### WHAT YOU SHOULD DO
Beginning at the top of the data below, write out every line exactly until you reach the line with "WWII and announcing they’re saviors. History", and include that line.

Stored data entries:
Start of Block

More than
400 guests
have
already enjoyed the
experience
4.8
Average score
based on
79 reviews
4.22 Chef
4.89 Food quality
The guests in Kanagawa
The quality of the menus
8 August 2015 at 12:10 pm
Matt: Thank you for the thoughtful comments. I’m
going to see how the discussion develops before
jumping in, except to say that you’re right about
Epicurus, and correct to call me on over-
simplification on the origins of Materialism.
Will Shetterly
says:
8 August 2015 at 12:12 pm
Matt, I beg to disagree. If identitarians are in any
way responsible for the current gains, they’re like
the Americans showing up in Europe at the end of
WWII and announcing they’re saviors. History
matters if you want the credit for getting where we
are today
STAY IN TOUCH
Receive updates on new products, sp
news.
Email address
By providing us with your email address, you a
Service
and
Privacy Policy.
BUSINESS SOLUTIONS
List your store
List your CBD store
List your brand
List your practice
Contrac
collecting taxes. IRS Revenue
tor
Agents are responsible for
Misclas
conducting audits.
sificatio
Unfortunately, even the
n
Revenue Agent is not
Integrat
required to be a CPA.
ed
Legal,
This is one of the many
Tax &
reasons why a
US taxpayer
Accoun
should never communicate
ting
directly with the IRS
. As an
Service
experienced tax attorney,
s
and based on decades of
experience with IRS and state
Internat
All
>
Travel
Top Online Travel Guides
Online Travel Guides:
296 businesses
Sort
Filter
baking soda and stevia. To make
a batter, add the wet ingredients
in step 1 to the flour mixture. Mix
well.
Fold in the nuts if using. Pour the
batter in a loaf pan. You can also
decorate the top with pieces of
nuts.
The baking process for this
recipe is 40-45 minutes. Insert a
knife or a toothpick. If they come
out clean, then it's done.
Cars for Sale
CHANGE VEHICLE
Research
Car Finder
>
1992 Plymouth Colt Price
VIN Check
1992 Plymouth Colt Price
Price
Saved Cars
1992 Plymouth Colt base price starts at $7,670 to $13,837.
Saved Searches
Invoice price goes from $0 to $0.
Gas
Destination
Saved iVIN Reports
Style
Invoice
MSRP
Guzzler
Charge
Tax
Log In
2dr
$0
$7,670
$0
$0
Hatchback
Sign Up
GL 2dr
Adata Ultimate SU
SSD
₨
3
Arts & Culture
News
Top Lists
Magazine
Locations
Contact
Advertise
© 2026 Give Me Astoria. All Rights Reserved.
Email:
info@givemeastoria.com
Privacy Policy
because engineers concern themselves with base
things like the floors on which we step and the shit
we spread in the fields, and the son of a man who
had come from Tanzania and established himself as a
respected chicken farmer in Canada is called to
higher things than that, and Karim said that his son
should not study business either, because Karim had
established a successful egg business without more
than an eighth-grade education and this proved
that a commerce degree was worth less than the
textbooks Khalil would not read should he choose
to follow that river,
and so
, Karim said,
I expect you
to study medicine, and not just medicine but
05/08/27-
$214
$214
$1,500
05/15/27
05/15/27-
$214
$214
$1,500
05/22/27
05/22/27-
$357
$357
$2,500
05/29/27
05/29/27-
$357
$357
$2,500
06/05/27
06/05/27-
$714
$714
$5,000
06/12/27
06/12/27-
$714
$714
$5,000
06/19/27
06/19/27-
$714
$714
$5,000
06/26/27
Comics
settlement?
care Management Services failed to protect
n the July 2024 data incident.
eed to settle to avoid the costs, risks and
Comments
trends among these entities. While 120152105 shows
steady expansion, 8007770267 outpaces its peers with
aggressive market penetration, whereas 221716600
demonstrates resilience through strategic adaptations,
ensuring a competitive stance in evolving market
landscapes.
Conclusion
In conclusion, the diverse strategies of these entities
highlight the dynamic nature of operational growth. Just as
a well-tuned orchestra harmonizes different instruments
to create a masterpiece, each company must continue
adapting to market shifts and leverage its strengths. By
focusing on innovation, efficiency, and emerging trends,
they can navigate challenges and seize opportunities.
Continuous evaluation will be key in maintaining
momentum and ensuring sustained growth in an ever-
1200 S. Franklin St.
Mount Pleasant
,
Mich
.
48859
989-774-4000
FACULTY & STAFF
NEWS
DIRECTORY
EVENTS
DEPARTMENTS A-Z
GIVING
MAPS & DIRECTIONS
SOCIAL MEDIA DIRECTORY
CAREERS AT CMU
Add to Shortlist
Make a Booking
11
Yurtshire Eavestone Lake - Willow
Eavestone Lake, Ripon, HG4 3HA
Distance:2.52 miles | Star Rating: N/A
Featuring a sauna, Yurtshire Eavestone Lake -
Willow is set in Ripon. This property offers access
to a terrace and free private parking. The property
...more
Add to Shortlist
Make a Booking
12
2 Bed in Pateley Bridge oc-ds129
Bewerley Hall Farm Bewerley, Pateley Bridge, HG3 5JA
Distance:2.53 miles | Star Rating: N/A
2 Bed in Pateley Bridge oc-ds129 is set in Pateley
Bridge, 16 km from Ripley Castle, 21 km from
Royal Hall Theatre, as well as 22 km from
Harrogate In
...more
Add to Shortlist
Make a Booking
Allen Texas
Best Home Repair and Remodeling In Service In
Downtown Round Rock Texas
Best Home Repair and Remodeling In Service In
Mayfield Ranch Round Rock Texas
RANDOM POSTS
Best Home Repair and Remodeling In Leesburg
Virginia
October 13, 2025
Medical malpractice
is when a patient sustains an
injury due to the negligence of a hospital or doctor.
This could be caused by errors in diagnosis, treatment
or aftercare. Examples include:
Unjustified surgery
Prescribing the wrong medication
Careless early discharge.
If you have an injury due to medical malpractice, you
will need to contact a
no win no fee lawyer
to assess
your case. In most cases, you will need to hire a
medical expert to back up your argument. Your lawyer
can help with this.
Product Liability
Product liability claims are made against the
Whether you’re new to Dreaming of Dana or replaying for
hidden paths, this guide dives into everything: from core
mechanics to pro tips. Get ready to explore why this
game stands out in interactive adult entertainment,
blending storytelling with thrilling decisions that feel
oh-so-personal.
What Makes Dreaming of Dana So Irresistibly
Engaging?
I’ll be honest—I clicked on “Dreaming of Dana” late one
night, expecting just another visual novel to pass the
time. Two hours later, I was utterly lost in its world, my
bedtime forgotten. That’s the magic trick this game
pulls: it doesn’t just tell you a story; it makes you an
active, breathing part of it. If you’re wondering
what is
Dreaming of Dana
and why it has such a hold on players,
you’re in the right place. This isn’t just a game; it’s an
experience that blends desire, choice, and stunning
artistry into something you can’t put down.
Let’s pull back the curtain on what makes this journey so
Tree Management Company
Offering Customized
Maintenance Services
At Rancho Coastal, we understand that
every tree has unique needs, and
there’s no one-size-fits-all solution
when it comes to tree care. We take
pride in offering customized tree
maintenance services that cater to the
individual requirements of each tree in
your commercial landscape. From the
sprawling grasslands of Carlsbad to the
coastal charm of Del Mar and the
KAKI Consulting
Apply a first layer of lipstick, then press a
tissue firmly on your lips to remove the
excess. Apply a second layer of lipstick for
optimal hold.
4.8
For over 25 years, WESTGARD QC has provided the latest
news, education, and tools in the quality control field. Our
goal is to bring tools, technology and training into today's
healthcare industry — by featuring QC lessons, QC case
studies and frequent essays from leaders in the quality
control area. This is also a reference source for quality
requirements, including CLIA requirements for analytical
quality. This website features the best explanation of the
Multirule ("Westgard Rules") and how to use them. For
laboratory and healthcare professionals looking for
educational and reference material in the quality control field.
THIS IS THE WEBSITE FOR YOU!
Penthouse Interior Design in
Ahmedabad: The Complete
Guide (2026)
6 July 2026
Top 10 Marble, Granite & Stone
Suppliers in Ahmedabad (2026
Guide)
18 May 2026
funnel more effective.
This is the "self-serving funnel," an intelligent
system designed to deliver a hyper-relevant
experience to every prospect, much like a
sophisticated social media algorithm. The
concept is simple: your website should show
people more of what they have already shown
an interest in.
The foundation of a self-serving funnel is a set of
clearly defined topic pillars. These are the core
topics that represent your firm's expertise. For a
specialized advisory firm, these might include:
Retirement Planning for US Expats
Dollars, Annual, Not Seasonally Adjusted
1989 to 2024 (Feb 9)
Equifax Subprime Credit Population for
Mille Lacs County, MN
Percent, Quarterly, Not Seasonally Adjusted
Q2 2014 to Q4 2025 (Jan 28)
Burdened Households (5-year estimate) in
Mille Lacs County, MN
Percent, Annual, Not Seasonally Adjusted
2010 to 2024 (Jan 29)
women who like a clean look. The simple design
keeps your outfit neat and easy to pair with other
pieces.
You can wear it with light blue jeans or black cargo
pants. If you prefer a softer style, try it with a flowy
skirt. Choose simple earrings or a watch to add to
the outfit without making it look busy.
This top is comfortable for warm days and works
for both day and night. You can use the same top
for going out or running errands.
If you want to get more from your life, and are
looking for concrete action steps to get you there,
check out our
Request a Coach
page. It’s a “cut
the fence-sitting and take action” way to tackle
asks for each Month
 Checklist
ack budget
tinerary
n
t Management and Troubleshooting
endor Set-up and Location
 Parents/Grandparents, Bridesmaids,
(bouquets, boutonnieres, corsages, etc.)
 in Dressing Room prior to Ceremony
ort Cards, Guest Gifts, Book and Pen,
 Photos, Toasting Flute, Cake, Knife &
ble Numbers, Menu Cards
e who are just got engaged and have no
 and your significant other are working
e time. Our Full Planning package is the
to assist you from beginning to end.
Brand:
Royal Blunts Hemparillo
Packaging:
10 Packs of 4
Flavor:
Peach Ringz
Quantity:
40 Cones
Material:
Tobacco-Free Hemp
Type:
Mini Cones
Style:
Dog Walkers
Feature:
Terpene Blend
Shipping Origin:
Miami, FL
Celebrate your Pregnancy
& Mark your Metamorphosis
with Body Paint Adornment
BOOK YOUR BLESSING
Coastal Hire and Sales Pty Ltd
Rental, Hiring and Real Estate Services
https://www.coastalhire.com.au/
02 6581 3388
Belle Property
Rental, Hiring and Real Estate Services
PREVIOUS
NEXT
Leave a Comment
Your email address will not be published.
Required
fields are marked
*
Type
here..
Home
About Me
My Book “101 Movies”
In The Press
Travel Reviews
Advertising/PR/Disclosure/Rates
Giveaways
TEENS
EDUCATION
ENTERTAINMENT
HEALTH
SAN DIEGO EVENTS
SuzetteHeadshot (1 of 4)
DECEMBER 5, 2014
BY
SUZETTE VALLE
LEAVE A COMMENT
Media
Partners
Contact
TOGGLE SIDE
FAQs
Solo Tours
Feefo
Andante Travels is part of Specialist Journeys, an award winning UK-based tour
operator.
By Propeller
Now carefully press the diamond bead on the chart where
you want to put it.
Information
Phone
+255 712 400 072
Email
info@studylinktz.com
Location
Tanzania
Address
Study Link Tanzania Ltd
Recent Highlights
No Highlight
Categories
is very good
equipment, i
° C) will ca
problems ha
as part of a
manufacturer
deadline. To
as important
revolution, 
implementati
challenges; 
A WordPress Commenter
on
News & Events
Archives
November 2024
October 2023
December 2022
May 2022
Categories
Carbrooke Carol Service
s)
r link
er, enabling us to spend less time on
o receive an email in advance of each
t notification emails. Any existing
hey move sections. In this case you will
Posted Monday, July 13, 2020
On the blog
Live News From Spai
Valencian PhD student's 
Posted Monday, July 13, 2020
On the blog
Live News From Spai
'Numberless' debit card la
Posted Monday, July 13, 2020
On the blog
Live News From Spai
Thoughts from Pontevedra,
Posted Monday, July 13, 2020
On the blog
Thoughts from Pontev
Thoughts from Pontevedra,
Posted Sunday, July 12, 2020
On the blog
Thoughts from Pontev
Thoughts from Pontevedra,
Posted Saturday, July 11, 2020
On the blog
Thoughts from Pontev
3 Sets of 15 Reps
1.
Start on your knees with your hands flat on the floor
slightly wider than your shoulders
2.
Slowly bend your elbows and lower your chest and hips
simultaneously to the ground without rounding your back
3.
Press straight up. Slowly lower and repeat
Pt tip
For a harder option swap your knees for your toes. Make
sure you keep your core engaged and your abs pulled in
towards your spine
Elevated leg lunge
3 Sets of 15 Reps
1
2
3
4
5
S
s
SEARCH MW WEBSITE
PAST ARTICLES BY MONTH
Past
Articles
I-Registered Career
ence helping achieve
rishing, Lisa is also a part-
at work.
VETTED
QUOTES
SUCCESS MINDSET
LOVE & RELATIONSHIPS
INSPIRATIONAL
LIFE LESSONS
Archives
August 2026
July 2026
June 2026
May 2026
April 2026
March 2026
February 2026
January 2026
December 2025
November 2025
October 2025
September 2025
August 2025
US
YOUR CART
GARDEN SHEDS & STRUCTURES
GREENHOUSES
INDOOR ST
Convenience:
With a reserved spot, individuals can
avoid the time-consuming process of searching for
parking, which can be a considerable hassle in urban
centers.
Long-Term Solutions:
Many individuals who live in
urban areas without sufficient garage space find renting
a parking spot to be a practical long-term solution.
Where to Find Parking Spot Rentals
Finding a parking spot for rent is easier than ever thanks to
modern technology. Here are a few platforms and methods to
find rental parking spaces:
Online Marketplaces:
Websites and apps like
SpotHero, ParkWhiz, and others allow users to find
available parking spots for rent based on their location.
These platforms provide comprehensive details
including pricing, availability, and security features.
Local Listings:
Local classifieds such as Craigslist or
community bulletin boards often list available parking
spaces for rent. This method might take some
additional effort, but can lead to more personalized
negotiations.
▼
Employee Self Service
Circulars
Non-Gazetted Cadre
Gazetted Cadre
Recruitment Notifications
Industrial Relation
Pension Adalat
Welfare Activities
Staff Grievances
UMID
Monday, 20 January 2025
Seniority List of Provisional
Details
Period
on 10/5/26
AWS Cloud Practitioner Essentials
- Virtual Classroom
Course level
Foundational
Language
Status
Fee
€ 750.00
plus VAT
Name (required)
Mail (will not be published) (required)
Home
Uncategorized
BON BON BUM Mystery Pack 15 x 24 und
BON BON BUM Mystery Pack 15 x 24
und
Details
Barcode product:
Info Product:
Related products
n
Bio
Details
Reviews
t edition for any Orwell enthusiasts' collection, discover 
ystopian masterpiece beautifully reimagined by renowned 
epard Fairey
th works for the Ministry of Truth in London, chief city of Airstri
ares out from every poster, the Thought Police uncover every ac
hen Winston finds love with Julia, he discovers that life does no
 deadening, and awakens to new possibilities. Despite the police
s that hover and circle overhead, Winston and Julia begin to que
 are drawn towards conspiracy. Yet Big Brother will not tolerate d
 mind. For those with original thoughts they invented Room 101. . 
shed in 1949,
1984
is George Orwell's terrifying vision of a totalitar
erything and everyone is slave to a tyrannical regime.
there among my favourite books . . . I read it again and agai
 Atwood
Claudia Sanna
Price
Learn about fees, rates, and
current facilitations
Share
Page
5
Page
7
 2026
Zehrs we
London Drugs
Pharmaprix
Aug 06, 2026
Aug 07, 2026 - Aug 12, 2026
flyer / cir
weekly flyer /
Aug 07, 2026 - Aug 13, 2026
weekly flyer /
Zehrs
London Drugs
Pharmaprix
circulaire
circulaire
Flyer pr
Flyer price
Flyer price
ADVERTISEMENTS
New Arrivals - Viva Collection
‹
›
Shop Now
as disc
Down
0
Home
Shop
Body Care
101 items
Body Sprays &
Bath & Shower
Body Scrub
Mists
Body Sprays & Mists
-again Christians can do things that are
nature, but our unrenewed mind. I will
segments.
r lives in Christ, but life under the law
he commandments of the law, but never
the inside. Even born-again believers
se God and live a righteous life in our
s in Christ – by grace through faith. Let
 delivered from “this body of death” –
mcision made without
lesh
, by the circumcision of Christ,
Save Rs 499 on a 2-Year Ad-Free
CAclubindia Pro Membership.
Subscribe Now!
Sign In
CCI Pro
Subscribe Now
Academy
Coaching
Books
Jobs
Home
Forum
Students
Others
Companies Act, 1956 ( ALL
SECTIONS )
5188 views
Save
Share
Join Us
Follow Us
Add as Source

End of Block

### EXERCISE SOLUTION
More than
400 guests
have
already enjoyed the
experience
4.8
Average score
based on
79 reviews
4.22 Chef
4.89 Food quality
The guests in Kanagawa
The quality of the menus
8 August 2015 at 12:10 pm
Matt: Thank you for the thoughtful comments. I’m
going to see how the discussion develops before
jumping in, except to say that you’re right about
Epicurus, and correct to call me on over-
simplification on the origins of Materialism.
Will Shetterly
says:
8 August 2015 at 12:12 pm
Matt, I beg to disagree. If identitarians are in any
way responsible for the current gains, they’re like
the Americans showing up in Europe at the end of
WWII and announcing they’re saviors. History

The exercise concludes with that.